La mort ne préoccupe pas plus que l'idée d'une autre vie; l'homme mort est estimé à sa juste valeur; rarement il inspire des regrets, jamais il n'interrompt les travaux journaliers, ne change les habitudes prises.
Dans les postes, il a quelque chance d'être enseveli d'une façon plus ou moins convenable, mais en campagne, les loups des prairies ou les carcajoux, les vautours et les corbeaux, voilà ses fossoyeurs ordinaires.
Aussi, Louis-le-Bon, franc trappeur s'il en fut, et qui ne se souvenait pas avoir couché dans un lit, se disait-il en retournant à la grand'salle de la factorerie:
—Ça n'empêche, ours et buffles, on ne doit pas être à son aise dans une cave comme celle-là, où il n'y a pas d'air et où il fait noir comme chez le diable.

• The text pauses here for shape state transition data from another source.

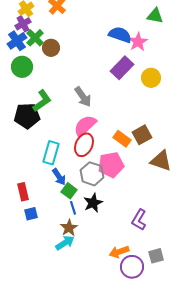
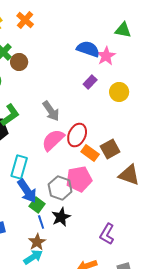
purple rectangle: (122, 68) -> (90, 82), size x0.6
red ellipse: (84, 145) -> (77, 135), moved
blue arrow: (59, 177) -> (27, 191), size x1.4

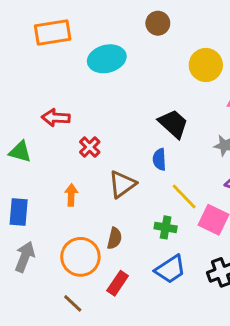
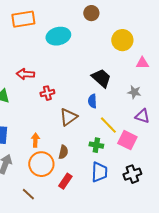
red cross: (90, 147) -> (47, 93), turned 32
orange arrow: (71, 195) -> (35, 140), moved
blue trapezoid: (170, 269) -> (99, 172), turned -55
brown line: (73, 303) -> (28, 194), moved

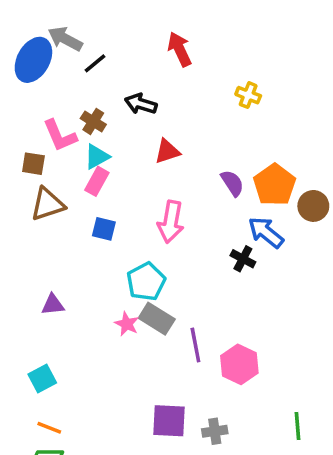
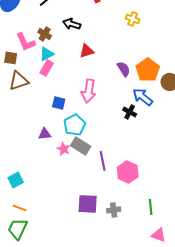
blue square: (104, 229) -> (59, 103), moved
purple triangle: (53, 305) -> (45, 134), moved
green line: (297, 426) -> (151, 207), moved

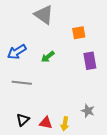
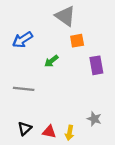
gray triangle: (44, 15) -> (65, 16), moved
orange square: (79, 33) -> (77, 41), moved
blue arrow: (17, 52) -> (22, 40), moved

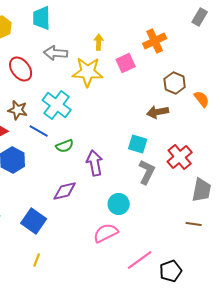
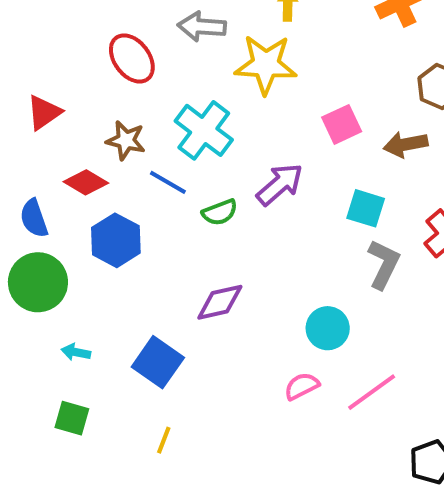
pink square: (126, 63) -> (342, 124), moved
purple arrow: (95, 163) -> (280, 184), moved, turned 60
pink semicircle: (106, 233) -> (302, 386), size x0.7
pink line: (140, 260) -> (372, 392), moved

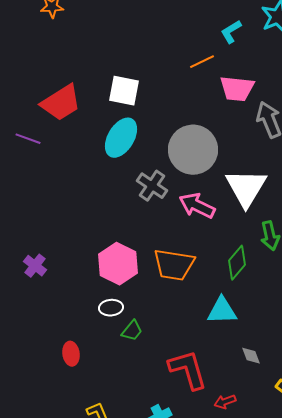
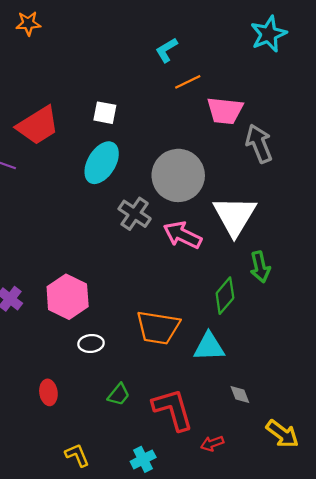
cyan L-shape: (231, 32) -> (166, 50), moved
white square: (124, 91) -> (105, 113), size x0.7
pink hexagon: (118, 264) -> (68, 297), moved
orange trapezoid: (174, 265) -> (158, 328), moved
green trapezoid: (132, 331) -> (119, 395), moved

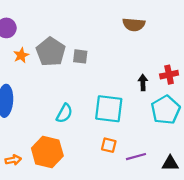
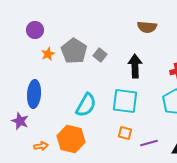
gray square: (80, 56) -> (100, 55), turned 32
black arrow: (143, 83) -> (135, 66), moved, size x1.6
cyan semicircle: (64, 113) -> (86, 105), size x1.4

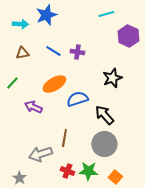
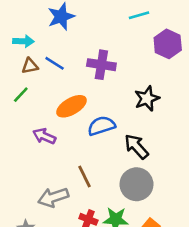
cyan arrow: (20, 24) -> (23, 41), moved
blue line: (53, 51) -> (55, 63), moved
purple cross: (77, 52) -> (101, 65), size x1.5
green line: (12, 83) -> (21, 95), moved
brown line: (64, 138) -> (84, 176), turned -36

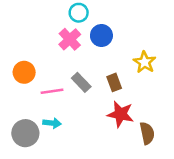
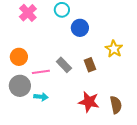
pink cross: (70, 39) -> (28, 13), moved
red star: (120, 114) -> (89, 102), moved
gray circle: (25, 133) -> (20, 86), moved

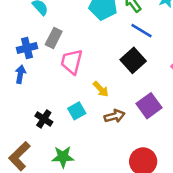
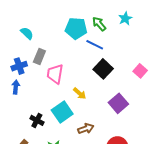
blue line: (141, 31) -> (95, 45), moved
cyan square: (77, 111) -> (62, 112), size x1.5
brown arrow: (115, 116) -> (86, 129), moved

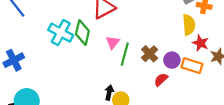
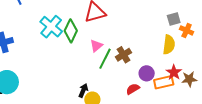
red star: (200, 43) -> (174, 72), moved
brown cross: (150, 54) -> (123, 55), moved
orange rectangle: (192, 66) -> (164, 82), turned -42

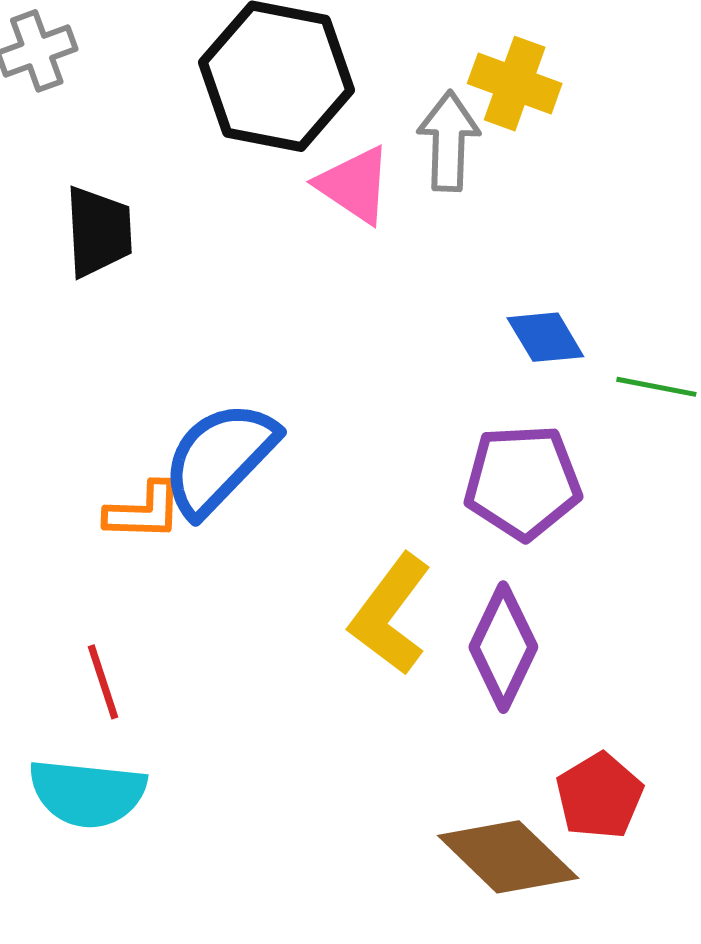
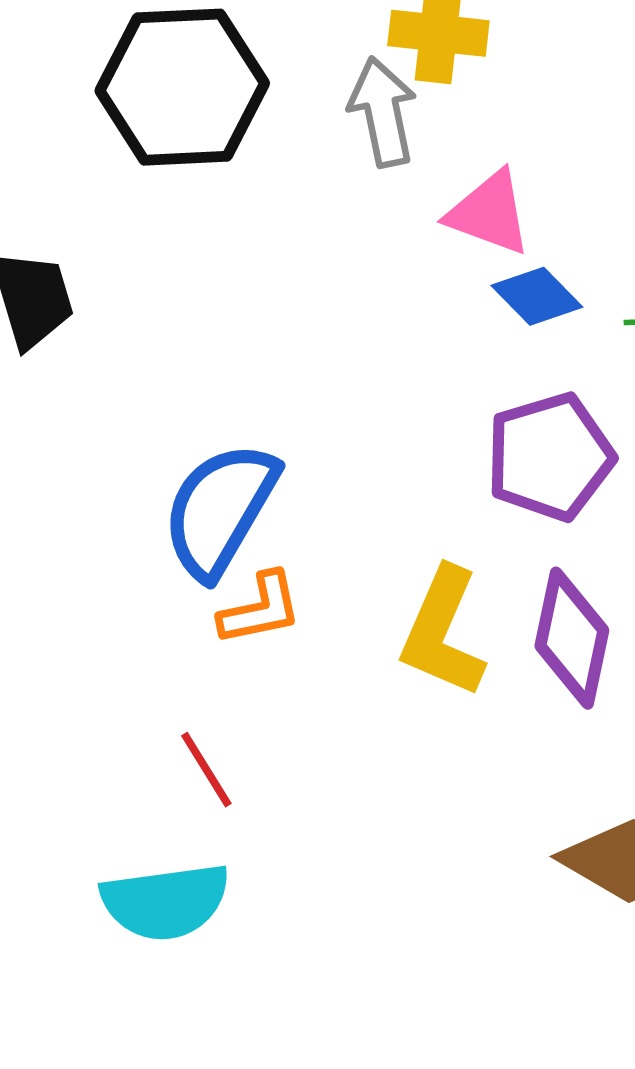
pink triangle: (354, 185) -> (489, 213), moved
orange L-shape: (144, 511) -> (260, 609), moved
red line: (103, 682) -> (206, 770), moved

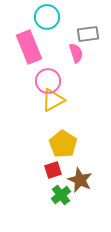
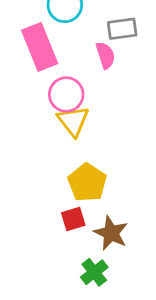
yellow triangle: (53, 100) -> (73, 121), turned -40
green cross: (61, 195) -> (94, 272), moved

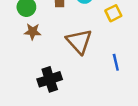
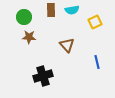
brown triangle: (79, 41) -> (67, 45), size x0.7

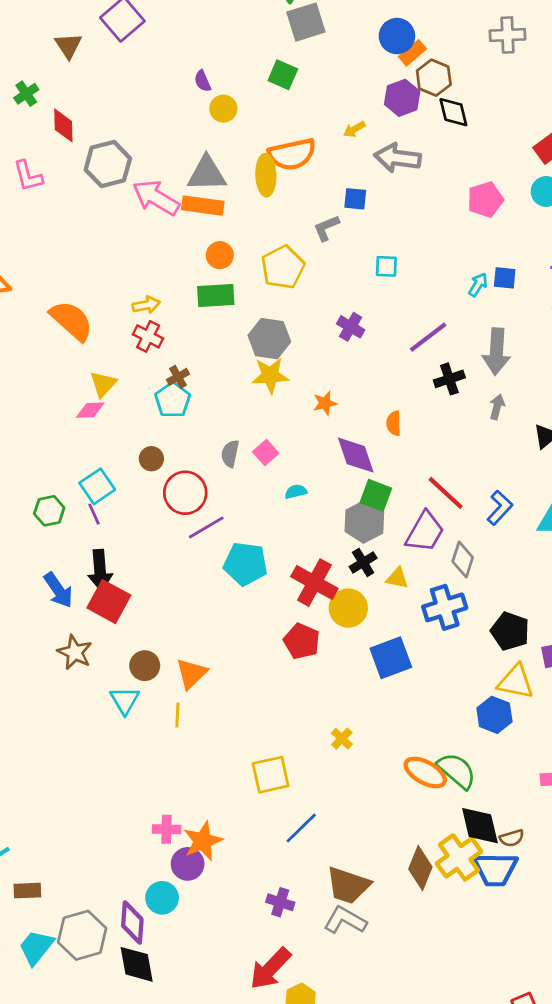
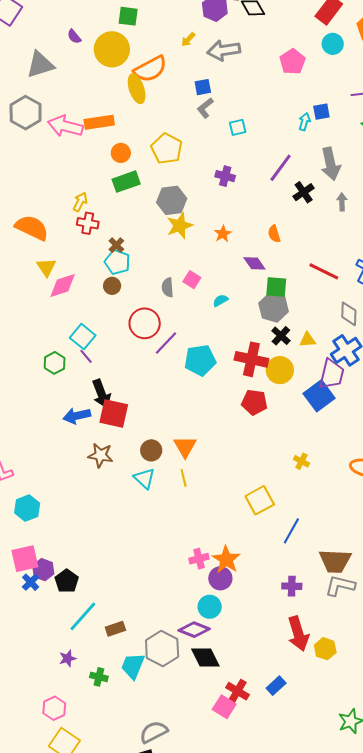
yellow circle: (223, 109) -> (112, 49), moved, size x1.8
gray triangle: (207, 174) -> (40, 65), moved
gray L-shape: (326, 228) -> (205, 108), moved
yellow arrow: (146, 305) -> (80, 202), turned -36
yellow triangle: (103, 384) -> (46, 267), moved
pink diamond: (90, 410) -> (63, 286), size x1.4
purple diamond: (356, 455) -> (254, 263), size x0.7
brown circle: (151, 459) -> (112, 286), moved
purple trapezoid: (425, 532) -> (332, 374), moved
blue arrow: (58, 590) -> (77, 416), turned 128
purple diamond: (132, 923) -> (194, 630), turned -56
red arrow: (270, 968) -> (298, 634), turned -44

Si jamais je meurs, j'aime bien mieux avoir un coin de prairie pour cercueil! au moins…..
—Oui-dà, maître philosophe, dit tout à coup une voix derrière lui.
Le trappeur se retourna vivement.
—Poignet-d'Acier! exclama-t-il avec autant de surprise que de joie.
—Chut! fit l'homme qui lui avait parlé en posant le doigt sur ses lèvres. Ne prononçons pas ce nom ici. Appelez-moi, Mathieu, le capitaine Mathieu, comme dans la Colombie.
—Compris, capitaine, compris, dit Louis-le-Bon, avec un coup d'oeil d'intelligence. Mais comment ça vous va-t-il? Il y a des années et des années qu'on ne s'est vu!